The most significant finding in the category breakdown is the compressed distribution. For most operators, News leads by a substantial margin. For Google-Extended, the margin between News (7) and Entertainment (6) is just 1 site. That compression reflects two forces pulling in opposite directions.

News publishers are the most sensitive to AI training across the corpus — they block all other operators at much higher rates. The fact that only 7 News sites have blocked Google-Extended suggests that the remaining News publishers have made a deliberate exception. The traffic-dependency hypothesis is the most plausible explanation: many major news outlets derive significant referral volume from Google Search and may perceive any action against a Google product as a relationship risk, even when the two agents are technically separate.

Entertainment's 6 blockers — Rolling Stone, Variety, Hollywood Reporter, Billboard, ESPN, Hulu — are properties with deep original-content archives. They have less dependency on Google Search for revenue than news outlets, and more to gain from protecting their content archives from AI training ingestion without the same traffic-risk calculus.

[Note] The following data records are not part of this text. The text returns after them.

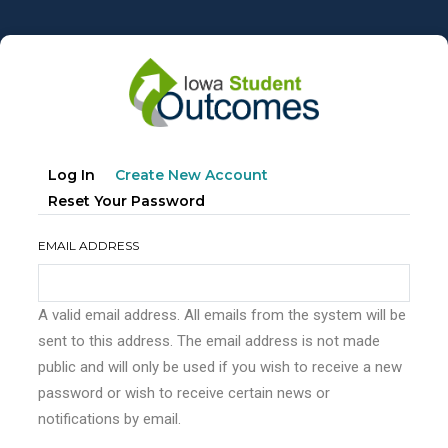
Skip
to
main
content
Primary
(active
Log In
Create New Account
tabs
Tab)
Reset Your Password
EMAIL ADDRESS
A valid email address. All emails from the system will be
sent to this address. The email address is not made
public and will only be used if you wish to receive a new
password or wish to receive certain news or
notifications by email.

Finance (1 site) and the 1-site counts across Reference, Retail, Government, and Travel reflect the composition of the 107-site panel rather than a finding about those industries broadly. The Finance entry — NerdWallet — is notable because it does not appear in the Common Crawl, Anthropic, or OpenAI named-blocker lists. NerdWallet has adopted a specific posture toward Google-Extended that it does not apply to all operators.

Put This Data to Work

For an SEO director or content strategy lead at a publisher weighing AI access policy, the Google-Extended data point is particularly actionable. The 25-site block count — versus 39 for Anthropic and 40 for Common Crawl — shows that publishers are not treating all AI operators equally. Many are drawing distinctions based on commercial relationships, traffic dependency, or the perceived use of their content.

US Tech Automations can help you build a competitive intelligence workflow around this signal. If you are tracking how competitor publishers are adjusting their AI access policies, a scheduled robots.txt monitoring system can surface the moment a peer outlet adds or removes a Google-Extended block. That intelligence has direct implications for content strategy and licensing decisions.

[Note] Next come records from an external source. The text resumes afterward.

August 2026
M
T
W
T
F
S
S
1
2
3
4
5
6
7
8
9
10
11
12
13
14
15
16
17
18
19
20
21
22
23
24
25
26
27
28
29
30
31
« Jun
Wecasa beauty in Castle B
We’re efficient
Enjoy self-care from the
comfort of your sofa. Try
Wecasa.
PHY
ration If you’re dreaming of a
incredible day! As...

The 25 Google-Extended blockers as of June 13, 2026 will drift over time. Google licensing activity with publishers is ongoing, and both additions and removals are plausible. Automated tracking is the only reliable way to know when the policy landscape shifts.

Frequently Asked Questions

Q: Does blocking Google-Extended affect my Google Search ranking?

A: No. Google-Extended is explicitly separate from Googlebot, which powers Search indexing. Google designed it this way so publishers could opt out of AI training without any search ranking consequence. Blocking Google-Extended will not remove your pages from Google Search.

Q: If I block Google-Extended, does that block Gemini from using my content?

A: Blocking Google-Extended affects data ingestion for Google AI training and product improvement. It does not prevent users from asking Gemini to summarize a URL they manually provide, and it does not retroactively remove content from existing datasets. It affects future crawls from the blocked date forward.

Q: Why does Google-Extended have a lower block rate than Anthropic or Common Crawl?

A: Several likely factors: Google Search dependency creates a perceived relationship risk even though the two agents are decoupled; Google-Extended was introduced to give publishers a clean opt-out mechanism, reducing the urgency of blocking it via broad wildcard rules; and some publishers may be in active licensing discussions. The sealed count is 25 of 107 vs. 39 for Anthropic and 40 for Common Crawl.

Q: Is Finance a new blocking category in this dataset?

A: In this corpus, Finance appears as a blocking category only for Google-Extended (1 site: NerdWallet). It is absent from the OpenAI, Anthropic, and Common Crawl category breakdowns for this dataset. See who blocks Anthropic ClaudeBot for the Anthropic category breakdown to confirm Finance does not appear there.

Q: How does Google-Extended compare to the other 3 large AI operators on block count?

A: Common Crawl leads at 40 sites blocked, followed by Anthropic at 39, OpenAI at 35, and Google-Extended at 25 — the lowest of the four. Among the 48 sites that block any AI crawler, only 25 have reached Google-Extended.

Key Takeaways

25 of 107 top sites block Google-Extended — the lowest operator-level block rate among the 4 largest AI operators in this corpus.
Google-Extended runs as a single user-agent with no sub-agent split; every block is an unambiguous opt-out from Google AI training.
Entertainment (6 sites) nearly matches News (7 sites) in blocking volume — an unusual pattern that does not appear for other operators in this corpus.
Finance appears as a blocking category uniquely for Google-Extended (NerdWallet, 1 headline bot), absent from the OpenAI, Anthropic, and Common Crawl breakdowns.
48 of 107 sites (44.9%) block some AI crawler; 25 of those 48 have extended the restriction to Google-Extended while 23 have not.
The sealed snapshot sha 741353c4304216ee pins the exact dataset; nothing is derived or estimated from secondary sources.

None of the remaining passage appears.